◆ What to work on ◆
Return every line below in which "Joseph" appears.

◆ Collected data ◆
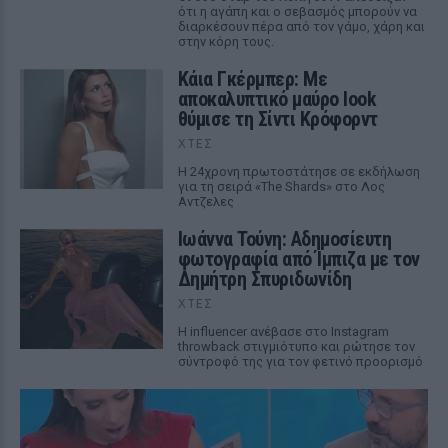
ότι η αγάπη και ο σεβασμός μπορούν να
διαρκέσουν πέρα από τον γάμο, χάρη και
στην κόρη τους.
Κάια Γκέρμπερ: Με
αποκαλυπτικό μαύρο look
θύμισε τη Σίντι Κρόφορντ
ΧΤΕΣ
Η 24χρονη πρωτοστάτησε σε εκδήλωση
για τη σειρά «The Shards» στο Λος
Αντζελες
Ιωάννα Τούνη: Αδημοσίευτη
φωτογραφία από Ίμπιζα με τον
Δημήτρη Σπυριδωνίδη
ΧΤΕΣ
Η influencer ανέβασε στο Instagram
throwback στιγμιότυπο και ρώτησε τον
σύντροφό της για τον φετινό προορισμό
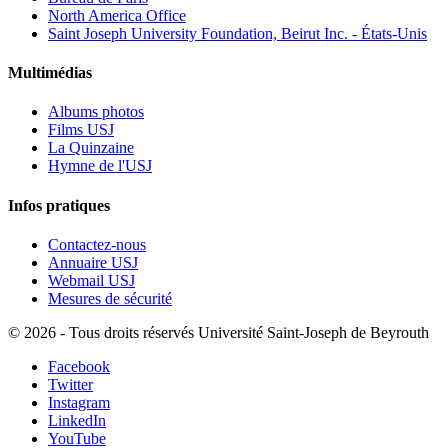
North America Office
Saint Joseph University Foundation, Beirut Inc. - États-Unis
Multimédias
Albums photos
Films USJ
La Quinzaine
Hymne de l'USJ
Infos pratiques
Contactez-nous
Annuaire USJ
Webmail USJ
Mesures de sécurité
©
2026 - Tous droits réservés Université Saint-Joseph de Beyrouth
Facebook
Twitter
Instagram
LinkedIn
YouTube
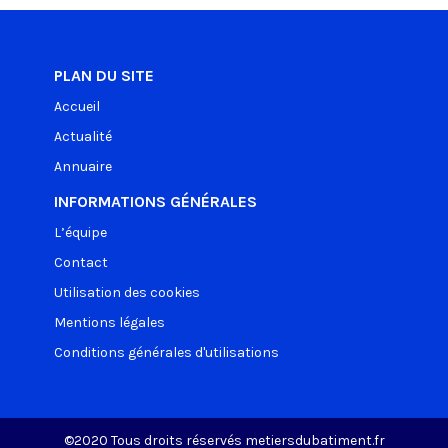
PLAN DU SITE
Accueil
Actualité
Annuaire
INFORMATIONS GÉNÉRALES
L’équipe
Contact
Utilisation des cookies
Mentions légales
Conditions générales d'utilisations
©2020 Tous droits réservés metiersdubatiment.fr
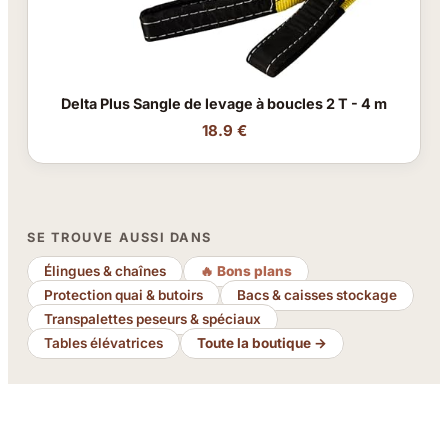
Delta Plus Sangle de levage à boucles 2 T - 4 m
18.9 €
SE TROUVE AUSSI DANS
Élingues & chaînes
🔥 Bons plans
Protection quai & butoirs
Bacs & caisses stockage
Transpalettes peseurs & spéciaux
Tables élévatrices
Toute la boutique →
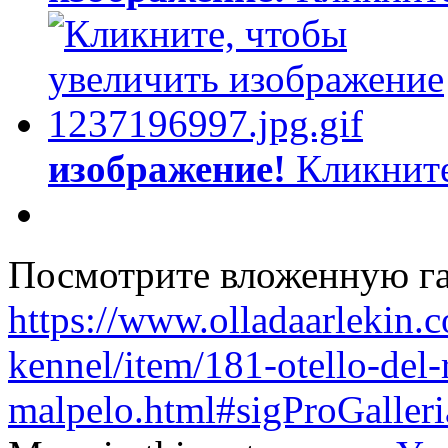
изображение!
Кликните
Посмотрите вложенную га
https://www.olladaarlekin.
kennel/item/181-otello-del-
malpelo.html#sigProGaller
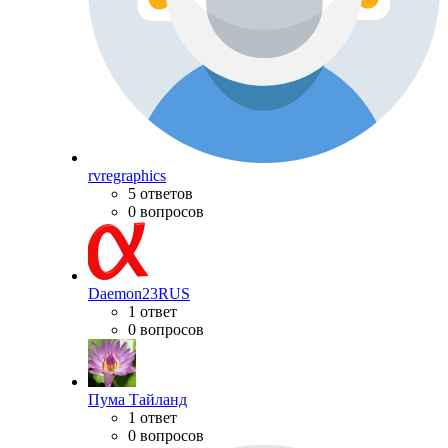
rvregraphics
5 ответов
0 вопросов
Daemon23RUS
1 ответ
0 вопросов
Пума Тайланд
1 ответ
0 вопросов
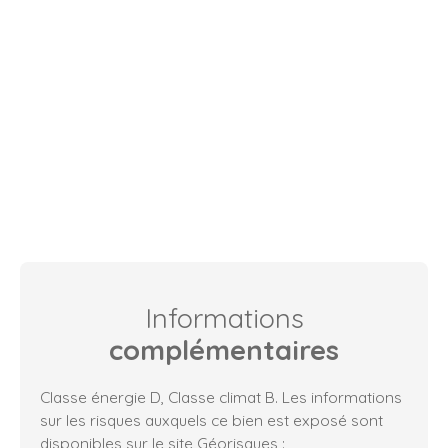
Informations
complémentaires
Classe énergie D, Classe climat B. Les informations
sur les risques auxquels ce bien est exposé sont
disponibles sur le site Géorisques :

◆ Written answer ◆
Saint Joseph University Foundation, Beirut Inc. - États-Unis
2026 - Tous droits réservés Université Saint-Joseph de Beyrouth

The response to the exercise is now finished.